Saved data entries:
┄┄┄┄┄┄┄┄┄┄

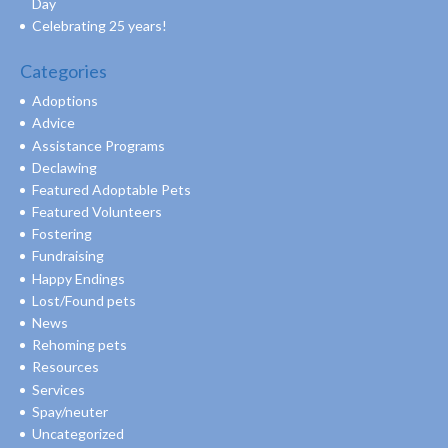
Day
Celebrating 25 years!
Categories
Adoptions
Advice
Assistance Programs
Declawing
Featured Adoptable Pets
Featured Volunteers
Fostering
Fundraising
Happy Endings
Lost/Found pets
News
Rehoming pets
Resources
Services
Spay/neuter
Uncategorized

┄┄┄┄┄┄┄┄┄┄

WHAT TO DO:
An exact reproduction of every record above is required, with no pictures included.

EXERCISE RESULT:
Day
Celebrating 25 years!
Categories
Adoptions
Advice
Assistance Programs
Declawing
Featured Adoptable Pets
Featured Volunteers
Fostering
Fundraising
Happy Endings
Lost/Found pets
News
Rehoming pets
Resources
Services
Spay/neuter
Uncategorized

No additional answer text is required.